Install Library Dependencies. **IMPORTANT: ignore the restarting warning in popup window and don't restart. Click CANCEL**

In [None]:
!cd ALIGNN-BERT-TL-crystal && pip install -r requirements.txt

### Feature Extraction and Concatenation

#### 1. Download ALIGNN embeddings for 75k dft-3d dataset (source model: ALIGNN formation energy trained MP project dataset). Alternatively, we can follow instructions in [ALIGNNTL: Feature Extraction](https://github.com/NU-CUCIS/ALIGNNTL.git) to extract ALIGNN-based embeddings from pre-trained ALIGNN model

In [None]:
!cd ALIGNN-BERT-TL-crystal/data/embeddings && wget -O data0.csv https://figshare.com/ndownloader/files/49434619

#### 2. Download MatBERT pretrained model following [instructions](https://github.com/lbnlp/MatBERT) and save it under /matbert (skip if using bert model not matbert)

In [None]:
!export MODEL_PATH="/content/ALIGNN-BERT-TL-crystal//matbert" && mkdir -p $MODEL_PATH/matbert-base-cased

!export MODEL_PATH="/content/ALIGNN-BERT-TL-crystal/matbert" && curl -# -o $MODEL_PATH/matbert-base-cased/config.json https://cedergroup-share.s3-us-west-2.amazonaws.com/public/MatBERT/model_2Mpapers_cased_30522_wd/config.json
!export MODEL_PATH="/content/ALIGNN-BERT-TL-crystal//matbert" && curl -# -o $MODEL_PATH/matbert-base-cased/vocab.txt https://cedergroup-share.s3-us-west-2.amazonaws.com/public/MatBERT/model_2Mpapers_cased_30522_wd/vocab.txt
!export MODEL_PATH="/content/ALIGNN-BERT-TL-crystal//matbert" && curl -# -o $MODEL_PATH/matbert-base-cased/pytorch_model.bin https://cedergroup-share.s3-us-west-2.amazonaws.com/public/MatBERT/model_2Mpapers_cased_30522_wd/pytorch_model.bin




#### 3. Genearate and concatenate LLM feature extraction.

In [None]:

# 3.a Generate text descriptions for samples
# Example command for robocystallographer text source (the first 20 samples only)
!cd ALIGNN-BERT-TL-crystal && python generater.py --text robo --end 20
# Use --text to specify text generator source: robo/chemnlp;
# Use --end k to select an small subset (the first k samples), ignore to use full dataset in production run

#  For robocystallographer, the above generation for entire 75k samples can take hours.
# (Recommanded for production run) We provide staging csv for robocystallographer(output from this step) available.
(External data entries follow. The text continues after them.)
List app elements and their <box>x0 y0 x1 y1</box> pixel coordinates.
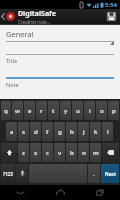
button[interactable]: Back <box>0 185 40 200</box>
button[interactable]: y <box>60 101 71 120</box>
staticText: DigitalSafe <box>18 9 56 19</box>
staticText: j <box>83 128 85 136</box>
staticText: v <box>58 149 62 157</box>
staticText: ?123 <box>3 171 13 177</box>
button[interactable]: z <box>18 143 29 162</box>
staticText: Title <box>6 57 17 64</box>
button[interactable]: n <box>78 143 89 162</box>
staticText: u <box>76 107 80 115</box>
button[interactable]: e <box>24 101 35 120</box>
button[interactable]: q <box>1 101 11 120</box>
button[interactable]: h <box>66 122 77 141</box>
button[interactable]: Home <box>40 185 80 200</box>
staticText: q <box>4 107 8 115</box>
staticText: h <box>70 128 74 136</box>
button[interactable]: Shift <box>1 143 17 162</box>
button[interactable]: p <box>108 101 119 120</box>
staticText: r <box>40 107 43 115</box>
button[interactable]: a <box>6 122 17 141</box>
staticText: Note <box>6 81 19 88</box>
button[interactable]: c <box>42 143 53 162</box>
button[interactable]: Space <box>29 164 87 183</box>
staticText: p <box>112 107 116 115</box>
button[interactable]: t <box>48 101 59 120</box>
button[interactable]: i <box>84 101 95 120</box>
staticText: o <box>100 107 104 115</box>
staticText: . <box>93 170 95 178</box>
staticText: z <box>22 149 25 157</box>
button[interactable]: Title <box>0 47 120 64</box>
button[interactable]: w <box>12 101 23 120</box>
button[interactable]: f <box>42 122 53 141</box>
staticText: m <box>93 149 99 157</box>
button[interactable]: r <box>36 101 47 120</box>
button[interactable]: g <box>54 122 65 141</box>
staticText: a <box>10 128 14 136</box>
staticText: b <box>70 149 74 157</box>
button[interactable]: Backspace <box>102 143 119 162</box>
button[interactable]: s <box>18 122 29 141</box>
staticText: General <box>6 29 34 39</box>
staticText: g <box>58 128 62 136</box>
staticText: Next <box>105 171 116 177</box>
button[interactable]: x <box>30 143 41 162</box>
button[interactable]: Voice input <box>16 164 28 183</box>
button[interactable]: v <box>54 143 65 162</box>
button[interactable]: u <box>72 101 83 120</box>
button[interactable]: m <box>90 143 101 162</box>
staticText: c <box>46 149 49 157</box>
button[interactable]: Recent apps <box>80 185 120 200</box>
staticText: 5:54 <box>105 1 117 9</box>
button[interactable]: j <box>78 122 89 141</box>
button[interactable]: k <box>90 122 101 141</box>
staticText: i <box>89 107 91 115</box>
button[interactable]: Save <box>102 9 120 24</box>
staticText: s <box>22 128 25 136</box>
staticText: l <box>107 128 109 136</box>
staticText: f <box>46 128 49 136</box>
button[interactable]: d <box>30 122 41 141</box>
button[interactable]: l <box>102 122 113 141</box>
button[interactable]: o <box>96 101 107 120</box>
staticText: d <box>34 128 38 136</box>
button[interactable]: b <box>66 143 77 162</box>
button[interactable]: Navigate up <box>0 9 17 24</box>
button[interactable]: General <box>0 29 120 45</box>
staticText: k <box>94 128 98 136</box>
staticText: w <box>15 107 20 115</box>
staticText: Creating note... <box>18 19 51 24</box>
staticText: e <box>28 107 32 115</box>
staticText: t <box>52 107 55 115</box>
staticText: x <box>34 149 38 157</box>
button[interactable]: . <box>88 164 100 183</box>
staticText: y <box>64 107 68 115</box>
button[interactable]: Next <box>101 164 119 183</box>
button[interactable]: Note <box>0 70 120 88</box>
staticText: n <box>82 149 86 157</box>
button[interactable]: ?123 <box>1 164 15 183</box>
To download:
# !cd ALIGNN-BERT-TL-crystal/data/text && wget -O robo_0_75993_skip_none.csv https://figshare.com/ndownloader/files/49576959


In [None]:
# Optional: check the text content of generated text description
import pandas as pd
df = pd.read_csv("ALIGNN-BERT-TL-crystal/data/text/robo_0_20_skip_none.csv", index_col=0) # for example samples (first 20)
# df = pd.read_csv("ALIGNN-BERT-TL-crystal/data/text/robo_0_75993_skip_none.csv", index_col=0) # for production run
df.head()

In [None]:
# 3.b Generate LLM embeddings
# Example command for robocystallographer text source and matbert-base-cased model
# The process can take up to hours for the entire dataset
!cd ALIGNN-BERT-TL-crystal && python preprocess.py \
--llm matbert-base-cased --text robo --cache_csv "./data/text/robo_0_20_skip_none.csv" # for first 20 samples only
# Use --text to specify text generator source: robo/chemnlp;
#--llm to select language model:  matbert-base-cased/bert-base-uncased
# --cache_csv to specify the staged text description file (output from last step)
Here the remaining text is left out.